My project is coming to an end and we are having to extend a further couple of sprints to meet the MVP (minimum viable product). Velocity for the team has been up and down due to illness or unplanned leave. Extra business-critical stories have been added to the backlog without necessarily de-scoping anything else to make room. All this has meant that it's not been possible to meet the original timescales. Without buckets full of past experience and the ability to see into the future, it can sometimes be difficult to accurately set an end date.
Should we always include contingency in our original plans? This manages expectations better, but business-critical dates still have to be met. Adding contingency means a project may finished early in the eyes of the business, but that could just be a way of sugar coating the actual truth?
I've read about calculating the best and worst possible team velocity and taking an average of these for an accurate portrayal, as illustrated in the image below:
With this you can then track your actual velocity on the diagram to keep an accurate picture of delivery sprint by sprint.
So my main question is can Agile projects be accurately time boxed for the entire delivery, and should they be? I understand that budget has to come from somewhere and we cannot keep developing forever, but at the same time we would not choose to can a six month project because it needed a further four weeks' of funding to complete. So:
- is it a case of using project burn ups/downs to have sight of changes as early as possible?
- is it dependant on the size of the project or the experience of the team?
- is it the responsibility of the Product Owner to ensure that any new requirements displace less business critical requirements to remain on track?
- or is it a combination of the above?
Are there other things I am not considering?
As always I look forward to hearing from you and appreciate any response
4 comments
Comment by Paul Moffat posted on
It's a combination.
The first is critical... the earlier a potential problem is identified then the easier it is to resolve.
The Product Owner should be prioritising based on business need. If new stories are coming in frequently then the initial scoping was wrong. If this is the case then pausing, re-scoping then re-planning (with senior buy-in including cost) and then continuing to the new plan is the best option or you will continually be in this mode.

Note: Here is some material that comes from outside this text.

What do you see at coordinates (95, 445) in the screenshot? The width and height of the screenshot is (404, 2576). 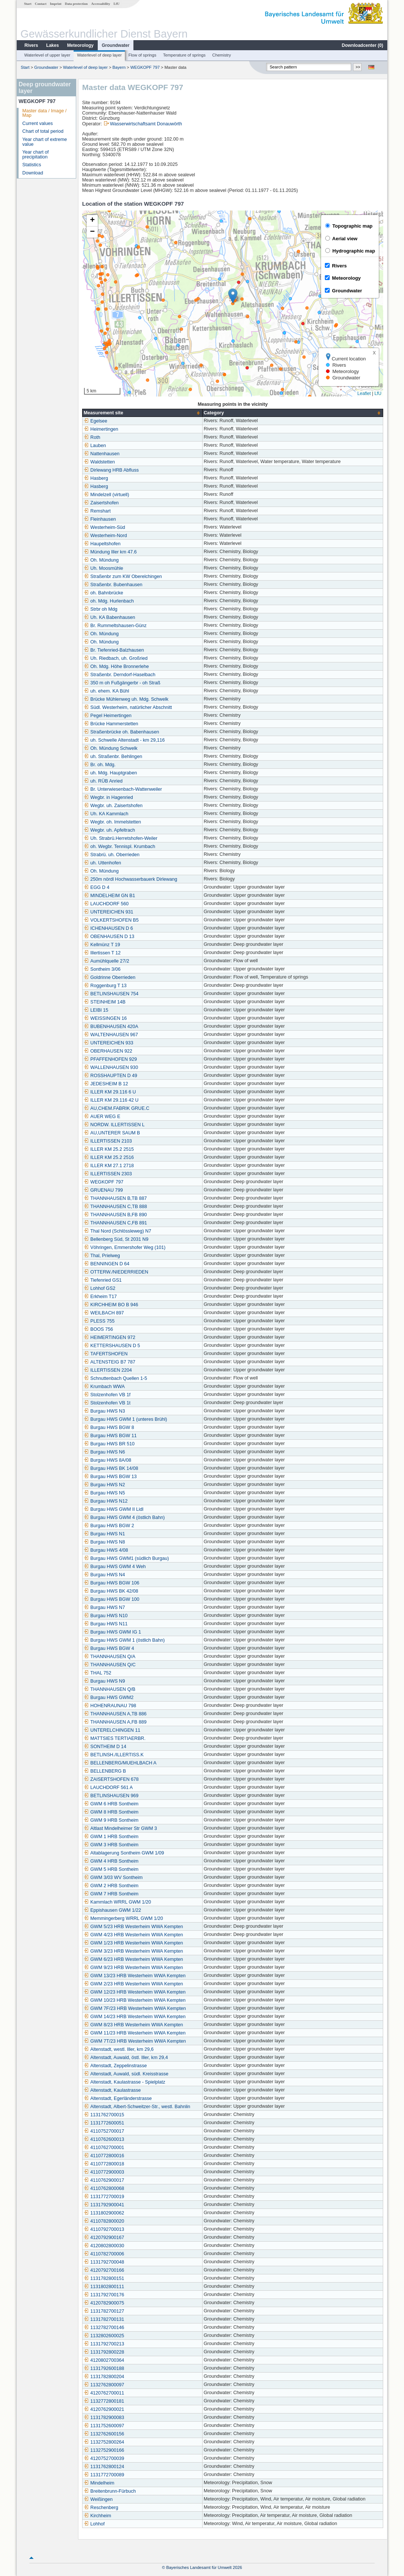 I see `Lauben` at bounding box center [95, 445].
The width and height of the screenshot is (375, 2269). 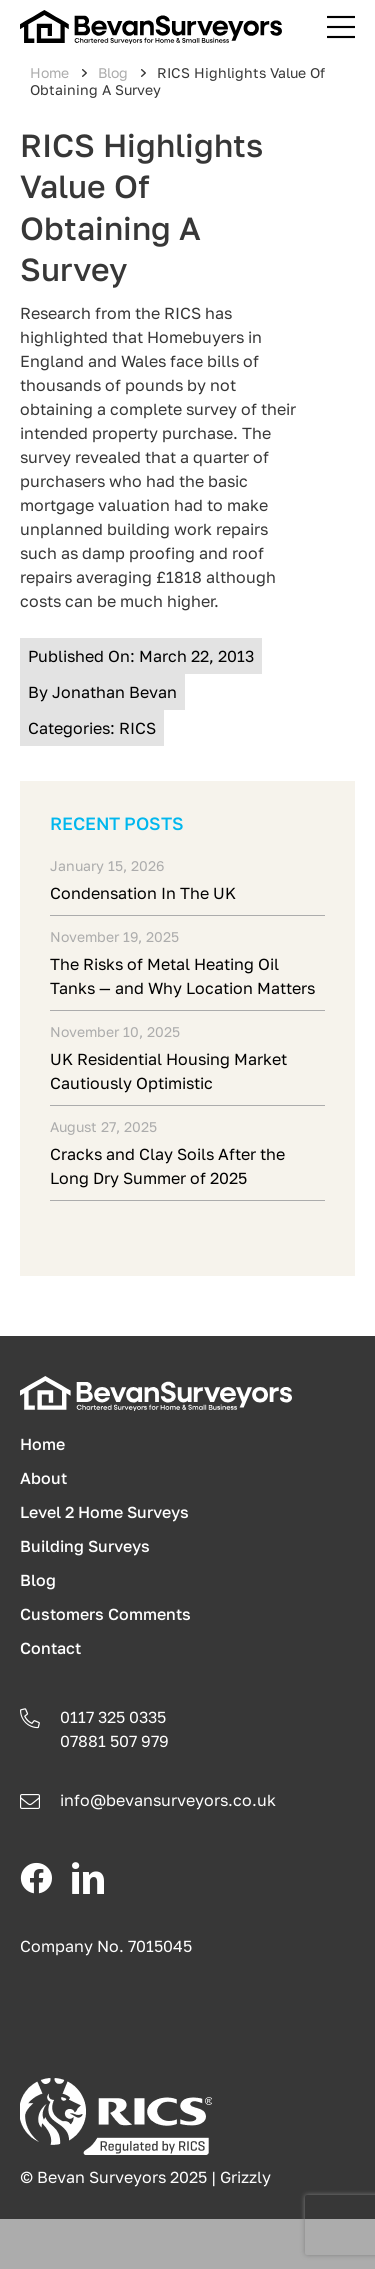 What do you see at coordinates (167, 1166) in the screenshot?
I see `Cracks and Clay Soils After the Long Dry Summer of 2025` at bounding box center [167, 1166].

Contingency should always be included. In the case of story points, an MVP of 200 story points should not be your target at the beginning. Prior experience would say you should aim for 220/240 (10-20% extra) and this should be what your planning is based on. This way you have options:
* if you are delivering more story points per sprint you can finish early OR deliver more than the MVP - let the business decide what they want to do
* if you are delivering fewer story points per sprint - you have already got the contingency!
* if more stories are added - you have the contingency!
As teams become more experienced, you have the option to reduce the contingency allocated at the beginning of the next project as they become more familiar with a different way of working.
Speak with Alan de St Croix and he can expand on what I've said.
Comment by Piers posted on
Hi Paul,
Thanks for the advice, I will take it all on board and speak to Alan the next chance I get.
Comment by Richard Edwards posted on
I find a useful technique is to ensure that the target points for the MVP are plotted on the Burn-Up as well as the progress towards them. Thus, if the Product Owner allows new stories into the MVP without removing any, the new target is visible to all, and the projected velocity will take longer to reach the new height. Leave the "jump" in the target points on the graph to show when the new stories were admitted into the backlog. This follows the need for transparency, and managing in the open.
Forgive me but I don't know your project, or which definition of an MVP you are using - there is in theory only one (see Wikipedia), but in government, users/customers sometimes state the MVP is all the Must Haves - it should be the smallest release you can make that is useful and you can gain feedback on, not necessarily the same thing. The contingency should be the discretionary stories you have included in the plan for the MVP, which can be dropped. Your MoSCoW should not be 100% must haves, even for the MVP - I recommend a maximum of 60% of the effort/budget to be Must Haves. Also, the MVP should only represent as little as 40% of your budget - otherwise you have no effort built in to iterate on the learnings from your users/customers after Public Beta. You should have budget and time to continue to build on the MVP while you learn from its initial release, and add features incrementally. If your MVP grows, this budget to support learning and increments can be shrunk - though be careful to have a plan for learning and improving that is still realistic.
Comment by Piers posted on
Morning Richard,
I really like the idea about the Burn-Up and that is definitely something I will use in future projects.
My project is not technically part of the Government Digital Strategy but we are aligning to it as best we can. The project itself is a simplification and lift and shift of a current data collection process on to a new data collections platform within the Agency.
The percentages you have given do mirror what we have in the backlog so that is good.
Unfortunately the budget we have covers most of the project for the MVP but I guess that is a constraint we have to work with.